Now, let $f$ be continuous at $x_0\in (a,b)$ and $\epsilon>0$ . Then we can find $\delta>0$ such that $a<x_0-\delta<s<x_0<t<x_0+\delta<b$ and $|f(u)-f(x_0)|<\epsilon$ for all $u\in (x_0-\delta,x_0+\delta)$ .

So,

\begin{aligned} \left|\frac{F(s)-F(x_0)}{s-x_0}-f(x_0)\right|&=\left|\frac{1}{s-x_0}\left(\int_a^s f(u)\ du-\int_a^{x_0} f(u)\ du\right)-f(x_0)\right|\\ &=\left|\frac{1}{s-x_0}\left(\int_s^{x_0} f(u)\ du\right)-\frac{1}{s-x_0}\left(\int_s^{x_0} f(x_0)\ dv\right)-f(x_0)\right|\\ &=\left|\frac{1}{x_0-s}\left(\int_s^{x_0} [f(u)-f(x_0)]\ du\right)\right|\\ &\leq \frac{1}{x_0-s}\epsilon(x_0-s)\\ &= \epsilon \end{aligned}

QED

If $f\in \mathscr{R}$ , and there exists a differentiable function $F:[a,b]\to \mathbb{R}$ such that $F'=f$ on $(a,b)$ , then

\int_a^b f(x)\ dx=F(b)-F(a)

Proof:

Let $\epsilon>0$ and $P=\{x_0,x_1,\cdots,x_n\}$ be a partition of $[a,b]$ .

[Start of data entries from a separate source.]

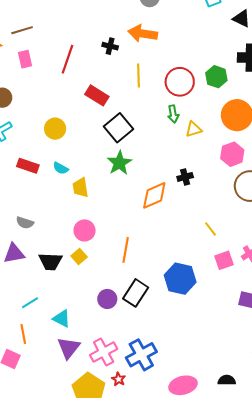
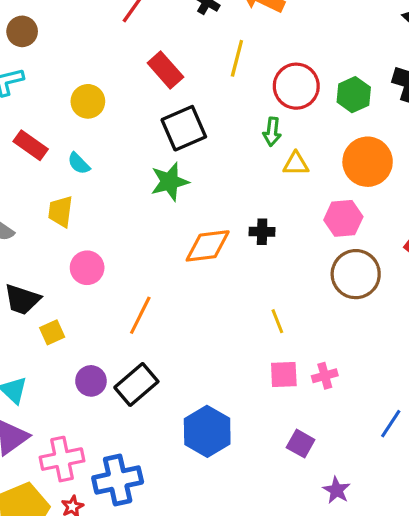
yellow trapezoid: (81, 188) -> (61, 211), moved
yellow square: (79, 256) -> (52, 332), moved
blue hexagon: (180, 279) -> (207, 431), moved

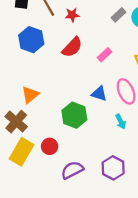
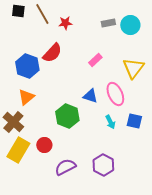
gray rectangle: (119, 15) -> (108, 23), turned 32
blue hexagon: (31, 40) -> (27, 66), moved
red semicircle: (72, 47) -> (52, 53), moved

By the mean value theorem, on each subinterval $[x_{i-1},x_i]$ , there exists $t_i\in (x_{i-1},x_i)$ such that

F(x_i)-F(x_{i-1})=F'(t_i)(x_i-x_{i-1})=f(t_i)\Delta x_i

Since $m_i\leq f(t_i)\leq M_i$ , notices that $\sum_{i=1}^n f(t_i)\Delta x_i=F(b)-F(a)$ .

So,

L(P,f)\leq F(b)-F(a)\leq U(P,f)

So, $f\in \mathscr{R}$ and $\int_a^b f(x)\ dx=F(b)-F(a)$ .

QED